Automoribundia occupe une place centrale dans cette œuvre fluviale et baroque. Ces mémoires furent publiés en 1948 à Buenos Aires. Écrivain madrilène né en 1881, créateur et pilier des débats littéraires du café Pombo, fondateur de l’Alliance des écrivains antifascistes, Ramón Gómez de la Serna s’était réfugié en 1936 en Argentine. C’est en Amérique du Sud qu’il replonge dans ses souvenirs d’enfance et se lance dans l’écriture de ce monumental récit automoribond commencé en 1942 dans La Revista de las Indias de Bogota. Dans cette histoire « débordante, dispersée, répétitive, inégale, pleine de visions, d’envolées, de courts-circuits, de microrécits, de réflexions, de provocations, de contradictions, de révélations [2] », les revues occupent une place à part entière. Elles semblent accompagner chaque étape de cette extraordinaire vie créative.

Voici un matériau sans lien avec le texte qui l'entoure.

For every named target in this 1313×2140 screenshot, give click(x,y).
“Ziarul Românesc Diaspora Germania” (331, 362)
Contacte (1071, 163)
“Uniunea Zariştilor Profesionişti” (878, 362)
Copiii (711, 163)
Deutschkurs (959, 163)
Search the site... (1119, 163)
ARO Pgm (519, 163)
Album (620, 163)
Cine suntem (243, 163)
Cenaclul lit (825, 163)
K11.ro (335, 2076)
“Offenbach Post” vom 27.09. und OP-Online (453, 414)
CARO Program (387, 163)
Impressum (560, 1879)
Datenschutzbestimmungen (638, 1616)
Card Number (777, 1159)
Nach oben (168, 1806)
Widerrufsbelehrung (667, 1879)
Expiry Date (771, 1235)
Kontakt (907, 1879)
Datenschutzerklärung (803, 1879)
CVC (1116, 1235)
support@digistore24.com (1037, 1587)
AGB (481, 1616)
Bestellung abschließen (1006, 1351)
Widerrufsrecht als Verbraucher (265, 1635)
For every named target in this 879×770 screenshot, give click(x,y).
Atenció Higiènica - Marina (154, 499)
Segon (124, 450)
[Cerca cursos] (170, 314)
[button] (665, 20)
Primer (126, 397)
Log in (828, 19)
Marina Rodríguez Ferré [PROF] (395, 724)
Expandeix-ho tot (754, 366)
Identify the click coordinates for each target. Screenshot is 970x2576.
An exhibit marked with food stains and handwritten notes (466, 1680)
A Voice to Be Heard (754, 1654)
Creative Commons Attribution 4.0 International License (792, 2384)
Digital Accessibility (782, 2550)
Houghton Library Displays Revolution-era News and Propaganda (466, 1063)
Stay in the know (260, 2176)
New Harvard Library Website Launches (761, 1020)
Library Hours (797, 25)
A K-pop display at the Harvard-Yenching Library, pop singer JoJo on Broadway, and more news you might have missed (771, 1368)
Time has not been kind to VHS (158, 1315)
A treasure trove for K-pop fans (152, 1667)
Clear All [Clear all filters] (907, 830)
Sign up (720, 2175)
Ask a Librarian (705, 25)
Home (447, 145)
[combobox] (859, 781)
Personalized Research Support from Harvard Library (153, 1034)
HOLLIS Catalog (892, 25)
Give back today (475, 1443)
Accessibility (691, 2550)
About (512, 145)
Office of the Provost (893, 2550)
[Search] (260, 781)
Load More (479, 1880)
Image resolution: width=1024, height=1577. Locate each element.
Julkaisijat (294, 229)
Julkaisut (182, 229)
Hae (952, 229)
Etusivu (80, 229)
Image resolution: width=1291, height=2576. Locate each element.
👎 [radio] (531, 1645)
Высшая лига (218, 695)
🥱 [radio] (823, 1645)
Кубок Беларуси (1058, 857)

Tout commence avec El Postal, la première revue qu’à douze ans il prépare « comme un fou », dans la salle à manger familiale. Il a peu de collaborateurs, tire à vingt-cinq exemplaires, écrit, dessine et imprime sur gélatine. Avec ces « premiers pas sur l’interminable chemin », sa passion littéraire jaillissait « avec la fougue aveugle d’un sanglier ». Il grandit, traverse la période où « on trempait tout dans le xérès de la vie », fait son droit à Oviedo, devient avocat. Son « unique acte avocassier » sera de se faire prendre en photo revêtu de la robe. Son père, homme d’influence, compte sur lui pour créer et animer une revue. Ce sera Prometeo. De 1908 à 1912, il « y trouve la possibilité de publier tout ce qu’[il] écrit ». Dans cette revue « artisanale » il défend sa conception de « la littérature nouvelle », fait traduire Wilde ou d’Annunzio, le Manifeste futuriste de Marinetti, publie ses premières Greguerías et nombre de ses pièces en tirés à part. Prometeo fut pour lui « une revue de salle à manger », « une tentative d’aimable communauté, un concile disparate » – belle définition d’un certain genre de revue littéraire.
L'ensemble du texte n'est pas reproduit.